Re: drivers/net/at1700.c: at1700_probe1: array overflow
From: null
Date: Tue Mar 29 2005 - 19:50:24 EST
On Fri, 25 Mar 2005, Adrian Bunk wrote:
> Date: Fri, 25 Mar 2005 21:38:20 +0100
> From: Adrian Bunk <bunk@xxxxxxxxx>
> To: Roland Dreier <roland@xxxxxxxxxxx>
> Cc: jgarzik@xxxxxxxxx, linux-net@xxxxxxxxxxxxxxx,
> linux-kernel@xxxxxxxxxxxxxxx
> Subject: Re: drivers/net/at1700.c: at1700_probe1: array overflow
>
> On Fri, Mar 25, 2005 at 10:42:11AM -0800, Roland Dreier wrote:
> > Adrian> This can result in indexing in an array with 8 entries the
> > Adrian> 10th entry.
> >
> > Well, not really, since the first 8 entries of the array have every
> > 3-bit pattern.

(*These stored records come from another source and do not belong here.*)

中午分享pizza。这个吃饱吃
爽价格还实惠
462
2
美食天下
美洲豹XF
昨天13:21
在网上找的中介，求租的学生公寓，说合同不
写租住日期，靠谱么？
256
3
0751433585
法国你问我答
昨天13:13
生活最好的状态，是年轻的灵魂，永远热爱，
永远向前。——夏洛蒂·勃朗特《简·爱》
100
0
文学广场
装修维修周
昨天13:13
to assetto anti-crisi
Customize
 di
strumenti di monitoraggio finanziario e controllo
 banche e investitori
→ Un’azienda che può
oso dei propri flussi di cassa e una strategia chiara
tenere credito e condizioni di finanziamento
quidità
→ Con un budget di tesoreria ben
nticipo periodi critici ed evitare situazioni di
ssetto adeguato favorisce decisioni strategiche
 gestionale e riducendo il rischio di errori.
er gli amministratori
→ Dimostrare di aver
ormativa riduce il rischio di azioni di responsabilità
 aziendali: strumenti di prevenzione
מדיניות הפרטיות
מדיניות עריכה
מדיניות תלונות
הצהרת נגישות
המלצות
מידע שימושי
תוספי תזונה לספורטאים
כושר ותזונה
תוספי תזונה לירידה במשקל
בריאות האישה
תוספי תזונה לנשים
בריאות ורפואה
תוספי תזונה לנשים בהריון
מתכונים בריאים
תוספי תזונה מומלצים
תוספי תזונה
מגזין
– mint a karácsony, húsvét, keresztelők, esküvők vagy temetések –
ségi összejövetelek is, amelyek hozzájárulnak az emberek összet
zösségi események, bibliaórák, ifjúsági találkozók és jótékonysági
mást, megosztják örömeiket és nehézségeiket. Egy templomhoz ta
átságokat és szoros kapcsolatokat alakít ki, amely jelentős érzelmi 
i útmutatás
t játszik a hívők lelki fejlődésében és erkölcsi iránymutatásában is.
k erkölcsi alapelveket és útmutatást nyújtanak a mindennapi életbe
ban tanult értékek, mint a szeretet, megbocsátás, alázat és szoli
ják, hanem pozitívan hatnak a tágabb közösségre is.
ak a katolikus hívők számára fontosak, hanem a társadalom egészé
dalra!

So pos3 & 0x07 will always match one of them.
> >
> > I agree it would be cleaner to make the loop only go up to 7 though.
>
> You either have this (impossible) overflow, or the case l_i == 7 isn't
> tested explicitely.
>
> I'd say simply leave it as it is now.
>
> But if noone disagrees, I'm inclined to add a comment.
>
> > - R.
>
> cu
> Adrian
>
But on the other hand why loop if you don't have to?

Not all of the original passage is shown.